If you want to stick with release/acquire semantics, fortunately even the simplest atomic will do – std::atomic_flag:

std::vector<io_service&> io_services;

struct A {
  std::unique_ptr<Object> u;
} a;
std::atomic_flag a_initialized = ATOMIC_FLAG_INIT;

io_services[0].post([&io_services, &a, &a_initialized] {
    std::unique_ptr<Object> o{new Object};

    a_initialized.clear(std::memory_order_release); // initiates release sequence (RS)
    a.u = std::move(o);
    a_initialized.test_and_set(std::memory_order_relaxed); // continues RS

    io_services[1].post([&a, &a_initialized] {
        while (!a_initialized.test_and_set(std::memory_order_acquire)) ; // completes RS

        a.u->...;
    });
});

For information on release sequences, see here.

Answer 2

Synchronisation is only needed when there would be a data race without it. A data race is defined as unsequenced access by different threads.

You have no such unsequenced access. The t.join() guarantees that all statements that follow are sequenced strictly after all statements that run as part of t. So no synchronisation is required.
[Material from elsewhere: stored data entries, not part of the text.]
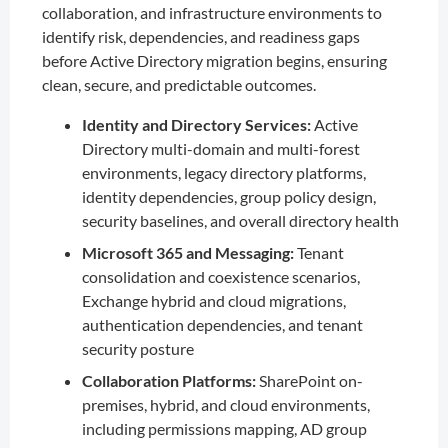
collaboration, and infrastructure environments to
identify risk, dependencies, and readiness gaps
before Active Directory migration begins, ensuring
clean, secure, and predictable outcomes.
Identity and Directory Services:
Active
Directory multi-domain and multi-forest
environments, legacy directory platforms,
identity dependencies, group policy design,
security baselines, and overall directory health
Microsoft 365 and Messaging:
Tenant
consolidation and coexistence scenarios,
Exchange hybrid and cloud migrations,
authentication dependencies, and tenant
security posture
Collaboration Platforms:
SharePoint on-
premises, hybrid, and cloud environments,
including permissions mapping, AD group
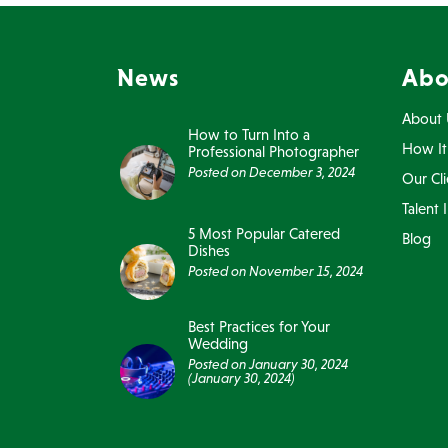
News
Abo
About 
How to Turn Into a
How It
Professional Photographer
Posted on
December 3, 2024
Our Cli
Talent 
5 Most Popular Catered
Blog
Dishes
Posted on
November 15, 2024
Best Practices for Your
Wedding
Posted on
January 30, 2024
(January 30, 2024)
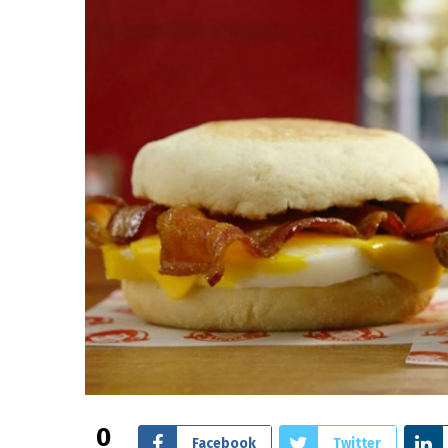
0
Facebook
Twitter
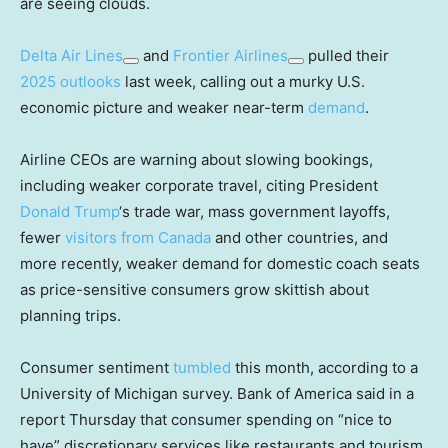
are seeing clouds.
Delta Air Lines
and
Frontier Airlines
pulled their
2025 outlooks
last week, calling out a murky U.S.
economic picture and weaker near-term
demand
.
Airline CEOs are warning about slowing bookings,
including weaker corporate travel, citing President
Donald Trump
‘s trade war, mass government layoffs,
fewer
visitors from Canada
and other countries, and
more recently, weaker demand for domestic coach seats
as price-sensitive consumers grow skittish about
planning trips.
Consumer sentiment
tumbled
this month, according to a
University of Michigan survey. Bank of America said in a
report Thursday that consumer spending on “nice to
have” discretionary services like restaurants and tourism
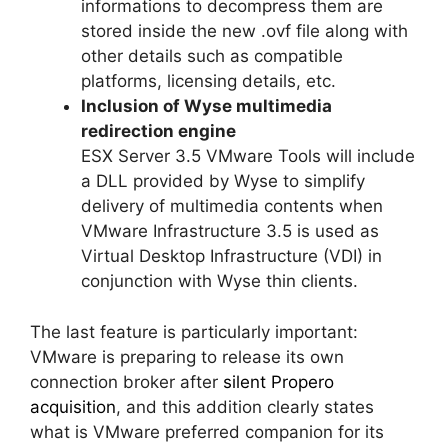
informations to decompress them are
stored inside the new .ovf file along with
other details such as compatible
platforms, licensing details, etc.
Inclusion of Wyse multimedia
redirection engine
ESX Server 3.5 VMware Tools will include
a DLL provided by Wyse to simplify
delivery of multimedia contents when
VMware Infrastructure 3.5 is used as
Virtual Desktop Infrastructure (VDI) in
conjunction with Wyse thin clients.
The last feature is particularly important:
VMware is preparing to release its own
connection broker after
silent Propero
acquisition
, and this addition clearly states
what is VMware preferred companion for its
ELABORATION: (To explain why thread::join has the above claimed properties) First, description of thread::join from standard [thread.thread.member]:

void join();

3. Requires: joinable() is true.
4. Effects: Blocks until the thread represented by *this has completed.
5. Synchronization: The completion of the thread represented by *this synchronizes with (1.10) the corresponding successful join() return.

a). The above shows that join() provides synchronisation (specifically: the completion of the thread represented by *this synchronises with the outer thread calling join()). Next [intro.multithread]:

13. An evaluation A inter-thread happens before an evaluation B if

(13.1) — A synchronizes with B, or ...

Which shows that, because of a), we have that the completion of t inter-thread happens before the return of the join() call.

Finally, [intro.multithread]:

23. Two actions are potentially concurrent if

(23.1) — they are performed by different threads, or

(23.2) — they are unsequenced, and at least one is performed by a signal handler.

The execution of a program contains a data race if it contains two potentially concurrent conflicting actions, at least one of which is not atomic, and neither happens before the other ...

Above the required conditions for a data race are described. The situation with t.join() does not meet these conditions because, as shown, the completion of t does in fact happen-before the return of join().

So there is no data race, and all data accesses are guaranteed well-defined behaviour.